Checkpoint inhibitors, like the cancer vaccine, fall under the umbrella of “immunotherapy” — treatments that enlist the immune system to help destroy tumor cells.
The drugs work by removing the “brakes” from T cells’ ability to respond to tumor cells. And they are already a standard part of care for melanoma patients like those in this study.
When the two study patients with early recurrences started on checkpoint inhibitors, they quickly responded, showing a complete resolution of their tumors. According to Ott, that suggests the vaccine might have worked in concert with the checkpoint inhibitors, generating a T cell response that the medications then freed up.
The only way to know whether the vaccine improves patients’ outlook, however, is through a clinical trial, said Dr. Ahmad Tarhini, a melanoma specialist and researcher who was not involved in the study.
That, he explained, would mean randomly assigning melanoma patients to either have the vaccine added to standard treatment with checkpoint inhibitors, or have standard treatment alone.
Based on these patients, the vaccine by itself might not be enough to prevent melanoma recurrences, said Tarhini, a senior member of the departments of cutaneous oncology and immunology at Moffitt Cancer Center in Tampa, Fla.
That said, Tarhini called the current findings an important step forward in creating customized cancer vaccines.
“As a proof-of-principle, this is successful,” Tarhini said. “The vaccine can induce a durable immune system response that is well-tolerated.”
In theory, Ott said, personalized vaccines could be used for a range of cancers.

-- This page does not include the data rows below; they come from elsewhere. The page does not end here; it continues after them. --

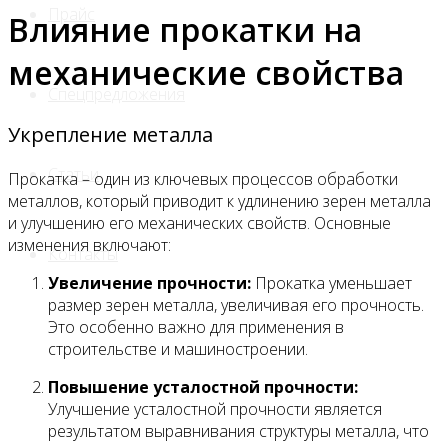
Прайс
Влияние прокатки на
механические свойства
Спецпредложения
Укрепление металла
Статьи
Прокатка – один из ключевых процессов обработки
металлов, который приводит к удлинению зерен металла
и улучшению его механических свойств. Основные
изменения включают:
Контакты
Увеличение прочности:
Прокатка уменьшает
размер зерен металла, увеличивая его прочность.
Это особенно важно для применения в
строительстве и машиностроении.
Повышение усталостной прочности:
Улучшение усталостной прочности является
результатом выравнивания структуры металла, что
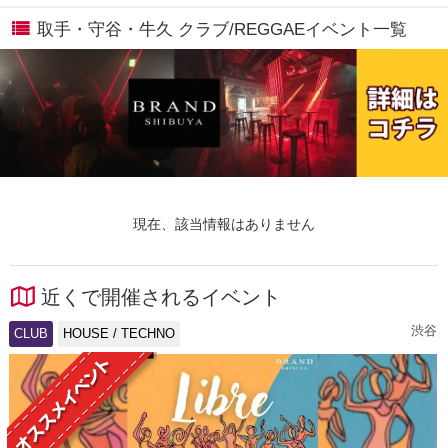
取手・守谷・牛久 クラブ/REGGAEイベント一覧
現在、該当情報はありません
近くで開催されるイベント
渋谷
CLUB
HOUSE / TECHNO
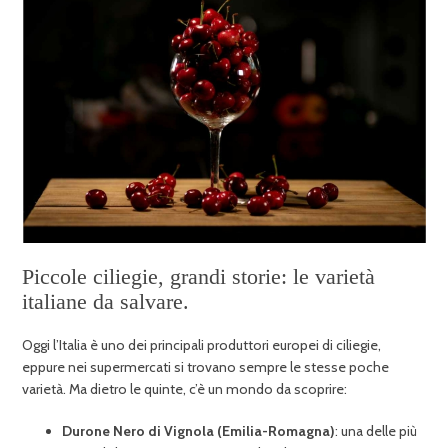
Piccole ciliegie, grandi storie: le varietà
italiane da salvare.
Oggi l’Italia è uno dei principali produttori europei di ciliegie,
eppure nei supermercati si trovano sempre le stesse poche
varietà. Ma dietro le quinte, c’è un mondo da scoprire:
Durone Nero di Vignola (Emilia-Romagna)
: una delle più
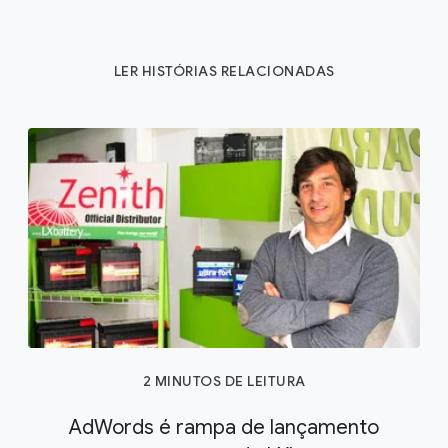
LER HISTÓRIAS RELACIONADAS
2 MINUTOS DE LEITURA
AdWords é rampa de lançamento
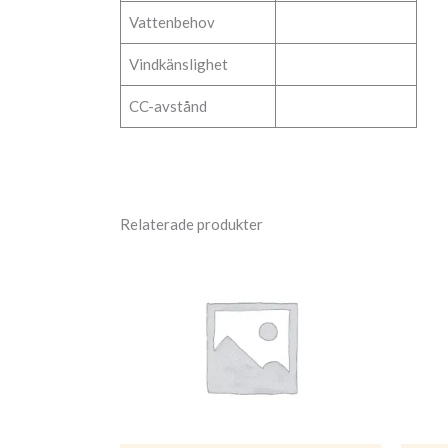
Vattenbehov
Vindkänslighet
CC-avstånd
Relaterade produkter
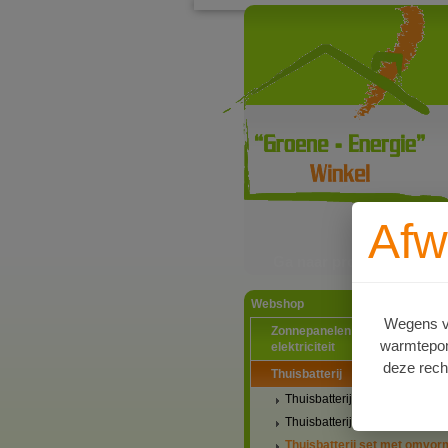
Afw
Ga naar productinformat
Webshop
Wegens va
Zonnepanelen PV-systemen
warmtepomp
elektriciteit
deze rech
Thuisbatterij
Thuisbatterij met stekker
Thuisbatterij
Thuisbatterij set met omvor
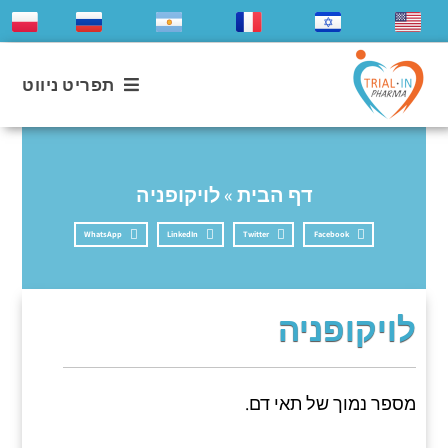
תפריט ניווט
דף הבית
»
לויקופניה
WhatsApp
LinkedIn
Twitter
Facebook
לויקופניה
מספר נמוך של תאי דם.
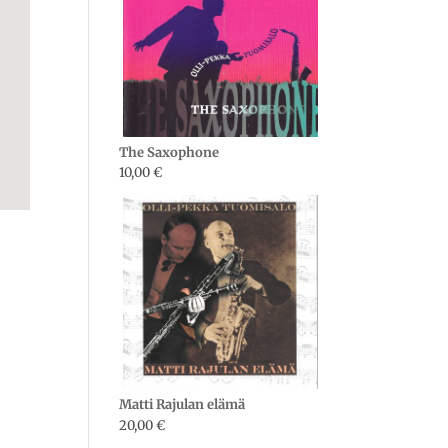
The Saxophone
10,00
€
Matti Rajulan elämä
20,00
€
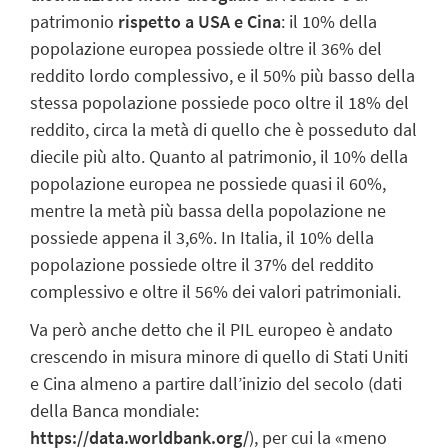
patrimonio
rispetto a USA e Cina
: il 10% della
popolazione europea possiede oltre il 36% del
reddito lordo complessivo, e il 50% più basso della
stessa popolazione possiede poco oltre il 18% del
reddito, circa la metà di quello che è posseduto dal
diecile più alto. Quanto al patrimonio, il 10% della
popolazione europea ne possiede quasi il 60%,
mentre la metà più bassa della popolazione ne
possiede appena il 3,6%. In Italia, il 10% della
popolazione possiede oltre il 37% del reddito
complessivo e oltre il 56% dei valori patrimoniali.
Va però anche detto che il PIL europeo è andato
crescendo in misura minore di quello di Stati Uniti
e Cina almeno a partire dall’inizio del secolo (dati
della Banca mondiale:
https://data.worldbank.org/
), per cui la «meno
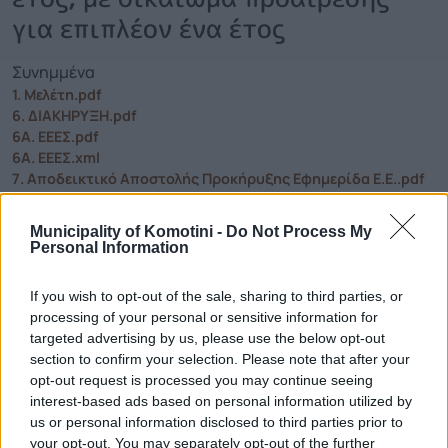
για επιπλέον ένα έτος
Συνημμένα
1. Μελέτη.pdf
6. ΔΙΑΚΗΡΥΞΗ.pdf
6Α. ΕΕΕΣ.pdf
6Α. ΕΕΕΣ.xml
7. Αποδεικτικό Αποστολής Προκήρυξης Εφημερίδα Ε.Ε..pdf
8. Προκήρυξη Δημοσιευμένη Εφημερίδα TED Ε.Ε..pdf
9. Περίληψη Διακήρυξης.pdf
Municipality of Komotini -
Do Not Process My
Personal Information
If you wish to opt-out of the sale, sharing to third parties, or
Τηλεφωνικό Κέντρο
processing of your personal or sensitive information for
targeted advertising by us, please use the below opt-out
Τηλεφωνικό Κέντρο
25313-52400
section to confirm your selection. Please note that after your
FAX Δήμου
25310-22756
opt-out request is processed you may continue seeing
Γραφείο Δημάρχου
25310-82177
interest-based ads based on personal information utilized by
us or personal information disclosed to third parties prior to
Κ.Ε.Π.
25310-83300
your opt-out. You may separately opt-out of the further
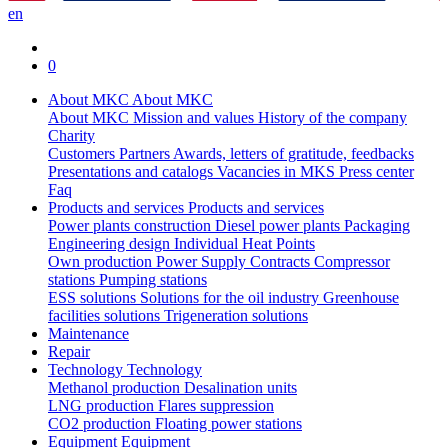
en
0
About MKC
About MKC
About MKC
Mission and values
History of the company
Charity
Customers
Partners
Awards, letters of gratitude, feedbacks
Presentations and catalogs
Vacancies in MKS
Press center
Faq
Products and services
Products and services
Power plants construction
Diesel power plants
Packaging
Engineering design
Individual Heat Points
Own production
Power Supply Contracts
Compressor
stations
Pumping stations
ESS solutions
Solutions for the oil industry
Greenhouse
facilities solutions
Trigeneration solutions
Maintenance
Repair
Technology
Technology
Methanol production
Desalination units
LNG production
Flares suppression
СО2 production
Floating power stations
Equipment
Equipment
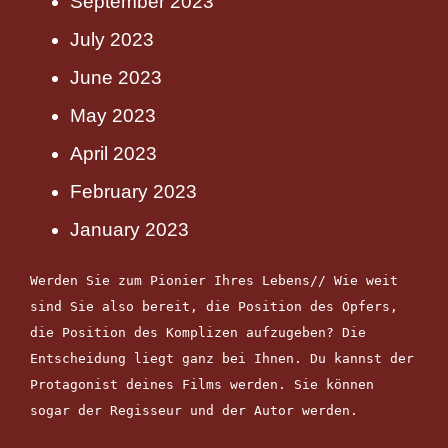
September 2023
July 2023
June 2023
May 2023
April 2023
February 2023
January 2023
Werden Sie zum Pionier Ihres Lebens// Wie weit 
sind Sie also bereit, die Position des Opfers, 
die Position des Komplizen aufzugeben? Die 
Entscheidung liegt ganz bei Ihnen. Du kannst der 
Protagonist deines Films werden. Sie können 
sogar der Regisseur und der Autor werden.
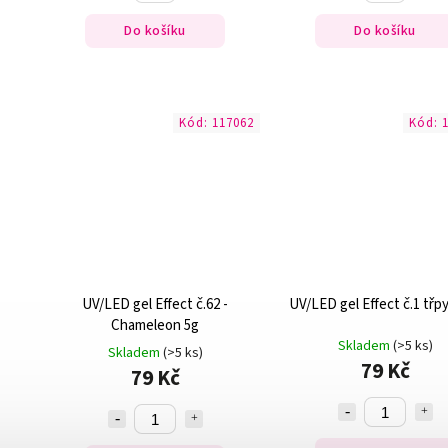
Do košíku
Do košíku
Kód:
117062
Kód:
UV/LED gel Effect č.62 -
UV/LED gel Effect č.1 třpy
Chameleon 5g
Skladem
(>5 ks)
Skladem
(>5 ks)
79 Kč
79 Kč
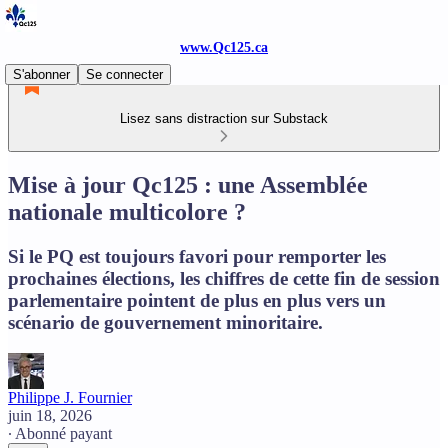
www.Qc125.ca
S'abonner
Se connecter
Lisez sans distraction sur Substack
Mise à jour Qc125 : une Assemblée
nationale multicolore ?
Si le PQ est toujours favori pour remporter les
prochaines élections, les chiffres de cette fin de session
parlementaire pointent de plus en plus vers un
scénario de gouvernement minoritaire.
Philippe J. Fournier
juin 18, 2026
∙ Abonné payant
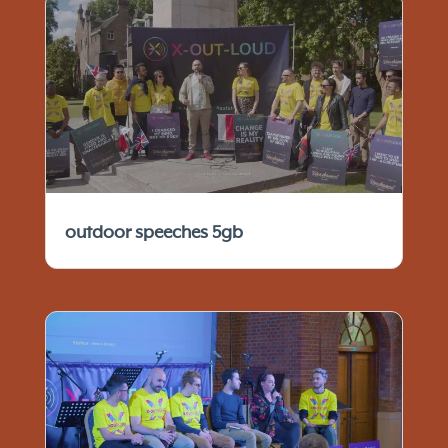
outdoor speeches 5gb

NeoVax is being studied as an additional therapy for other cancers, including later-stage ovarian and kidney cancers.
If the approach eventually proves to keep cancer recurrences at bay, Ott noted, there will be real-world issues — namely, the time and money it takes to create personalized vaccines.
Dana-Farber, the primary site for the NeoVax research, says it holds “a proprietary and financial interest in the personalized neoantigen vaccine.”